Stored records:
┌────────

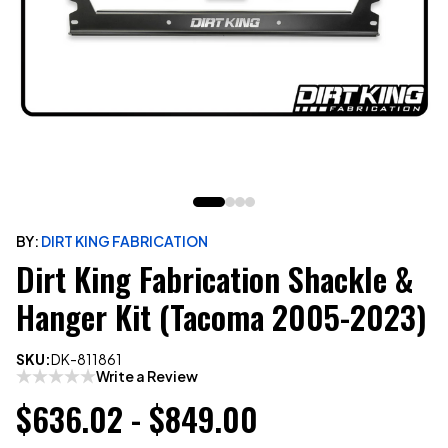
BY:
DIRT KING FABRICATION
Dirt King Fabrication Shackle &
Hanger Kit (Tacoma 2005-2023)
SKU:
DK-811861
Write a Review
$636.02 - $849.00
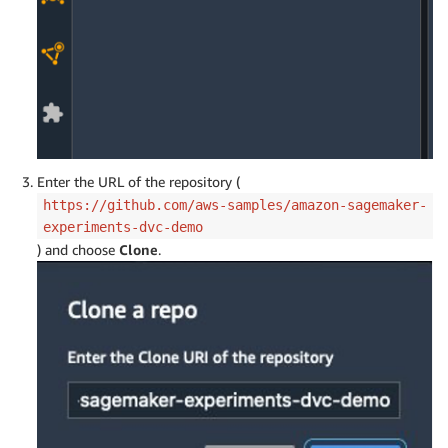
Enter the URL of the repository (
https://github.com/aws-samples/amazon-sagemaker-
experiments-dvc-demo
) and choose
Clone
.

└────────
┌────────

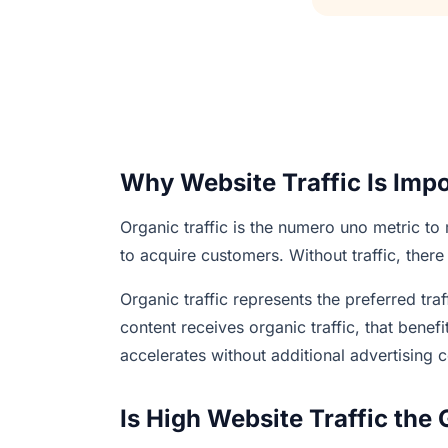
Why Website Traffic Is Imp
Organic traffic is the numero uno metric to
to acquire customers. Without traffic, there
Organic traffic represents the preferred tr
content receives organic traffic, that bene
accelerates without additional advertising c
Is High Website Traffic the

└────────

- [TASK PROMPT] Within the records above, how many lines include the word "Website"? Only the number is wanted.

- [RESULT OF THE EXERCISE] 2